Ask someone how gears work, though, and it’s an entirely different story. Some of your more mechanically or scientifically inclined peers might know, but most people will struggle for an answer that’s even in the right ballpark.
If you’re curious about what gears do and how they do it, keep reading for our quick guide to gears.
What Are Gears?
In its most basic form, a gear is little more than a round piece of metal with teeth. In most cases, you find them working in pairs or sets where the teeth of the gears lock in with each other.
Different Types of Gears
Over the years, evolving mechanical needs in industrial machinery and consumer products prompted the development of different types of gears. Some of the most common types include:
- Spur
- Helical
- Rack and Pinion
- Bevel
- Worm
The type of gear people run across most often is the spur gear, which is typically flat, circular, and uses straight-cut teeth. These are the kinds of gears you see in watches or on bicycles. For a serious cross-section of gears, check out the different types of gears used in flow control.
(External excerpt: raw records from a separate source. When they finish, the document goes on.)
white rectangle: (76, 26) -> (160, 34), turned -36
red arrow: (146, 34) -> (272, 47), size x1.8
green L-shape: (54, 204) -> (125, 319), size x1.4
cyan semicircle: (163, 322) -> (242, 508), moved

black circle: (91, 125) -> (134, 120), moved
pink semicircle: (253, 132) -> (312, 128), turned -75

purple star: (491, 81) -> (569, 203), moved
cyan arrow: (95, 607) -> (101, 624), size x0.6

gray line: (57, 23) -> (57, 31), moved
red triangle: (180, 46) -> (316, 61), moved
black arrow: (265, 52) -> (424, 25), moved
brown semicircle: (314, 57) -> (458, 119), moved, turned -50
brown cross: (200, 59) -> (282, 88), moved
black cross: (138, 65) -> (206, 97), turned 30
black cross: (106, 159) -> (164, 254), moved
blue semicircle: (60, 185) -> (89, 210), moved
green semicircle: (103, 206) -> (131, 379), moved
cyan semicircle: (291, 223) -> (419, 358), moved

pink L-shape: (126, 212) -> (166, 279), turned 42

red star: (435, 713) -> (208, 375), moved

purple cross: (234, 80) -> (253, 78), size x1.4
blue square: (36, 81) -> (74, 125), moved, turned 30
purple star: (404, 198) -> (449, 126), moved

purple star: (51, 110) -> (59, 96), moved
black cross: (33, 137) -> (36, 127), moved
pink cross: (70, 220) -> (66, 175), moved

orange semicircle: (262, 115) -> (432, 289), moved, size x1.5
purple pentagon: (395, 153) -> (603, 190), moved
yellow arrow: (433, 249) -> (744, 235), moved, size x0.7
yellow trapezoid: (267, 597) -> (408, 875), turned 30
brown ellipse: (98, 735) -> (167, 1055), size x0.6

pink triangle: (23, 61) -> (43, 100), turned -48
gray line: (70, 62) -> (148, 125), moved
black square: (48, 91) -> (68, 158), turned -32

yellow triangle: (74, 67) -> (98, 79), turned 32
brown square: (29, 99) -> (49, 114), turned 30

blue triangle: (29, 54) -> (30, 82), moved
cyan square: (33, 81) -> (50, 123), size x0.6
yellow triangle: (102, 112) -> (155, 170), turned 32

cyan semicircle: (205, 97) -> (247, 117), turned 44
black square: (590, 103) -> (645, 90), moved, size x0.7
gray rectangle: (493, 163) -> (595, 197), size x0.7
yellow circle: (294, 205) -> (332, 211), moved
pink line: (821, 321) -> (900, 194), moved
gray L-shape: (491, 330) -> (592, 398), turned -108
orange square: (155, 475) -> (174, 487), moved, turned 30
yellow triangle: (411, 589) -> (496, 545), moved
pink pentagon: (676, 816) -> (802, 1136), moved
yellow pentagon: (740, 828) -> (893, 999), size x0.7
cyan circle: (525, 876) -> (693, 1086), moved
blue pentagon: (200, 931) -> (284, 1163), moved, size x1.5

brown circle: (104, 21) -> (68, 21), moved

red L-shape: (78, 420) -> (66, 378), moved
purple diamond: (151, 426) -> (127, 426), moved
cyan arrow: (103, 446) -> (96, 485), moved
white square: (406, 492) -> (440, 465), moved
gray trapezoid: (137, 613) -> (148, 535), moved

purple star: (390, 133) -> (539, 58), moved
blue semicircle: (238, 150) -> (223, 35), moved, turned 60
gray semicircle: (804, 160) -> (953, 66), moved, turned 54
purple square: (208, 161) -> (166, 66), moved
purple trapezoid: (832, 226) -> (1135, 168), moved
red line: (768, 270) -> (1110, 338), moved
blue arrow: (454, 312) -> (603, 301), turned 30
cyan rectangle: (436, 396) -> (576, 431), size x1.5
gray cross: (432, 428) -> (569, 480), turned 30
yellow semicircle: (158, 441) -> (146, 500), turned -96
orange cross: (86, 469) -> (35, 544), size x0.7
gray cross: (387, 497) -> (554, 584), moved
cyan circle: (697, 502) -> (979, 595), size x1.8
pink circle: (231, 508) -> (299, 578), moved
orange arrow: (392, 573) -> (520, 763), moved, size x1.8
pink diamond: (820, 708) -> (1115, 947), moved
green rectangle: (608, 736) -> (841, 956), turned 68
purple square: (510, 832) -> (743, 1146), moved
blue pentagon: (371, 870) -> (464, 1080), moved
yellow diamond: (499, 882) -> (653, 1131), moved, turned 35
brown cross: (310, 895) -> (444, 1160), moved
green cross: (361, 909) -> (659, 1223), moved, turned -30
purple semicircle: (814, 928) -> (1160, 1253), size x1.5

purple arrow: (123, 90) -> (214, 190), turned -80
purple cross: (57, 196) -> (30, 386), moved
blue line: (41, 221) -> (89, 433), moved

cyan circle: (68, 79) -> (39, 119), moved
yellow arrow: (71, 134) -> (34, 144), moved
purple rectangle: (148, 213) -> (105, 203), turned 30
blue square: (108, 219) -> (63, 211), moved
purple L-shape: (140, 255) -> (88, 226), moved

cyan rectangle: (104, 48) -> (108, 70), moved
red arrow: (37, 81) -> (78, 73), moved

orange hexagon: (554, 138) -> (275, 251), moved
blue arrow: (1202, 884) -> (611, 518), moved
What makes a gear one type of gear or another depends on the gear’s shape, tooth design, and how the gears intersect in use.
How Do Gears Work?
A basic gears explanation is that they transfer mechanical force from one part of a machine to another. Let’s take a bicycle as an example.
As your legs pump the pedals, you spin the gear attached to the pedals and provide force. The chain delivers that force to the gear on the rear wheel. The bicycle moves.
Of course, the bike moves faster than the base rate of your pumping legs. This is the “magic trick” of gears.
There is a smaller gear on the rear wheel. That gear spins much faster than the front gear, which moves the rear wheel much faster. If the front and rear gears were the same size, you couldn’t go any faster than you could pump your legs.
A mountain bike uses the same essential principles, but a much more complex gear system.
Gears and You
Unless you design products or repair them, you probably won’t directly interact with gears very often in your life. Even so, gears surround you. They’re in almost everything that has moving parts.
The important part is that you understand that a gear’s main job is the transfer of force from one part of a machine to another. Maye it’s from your legs to a bicycle’s back wheel or from a car engine to the tires.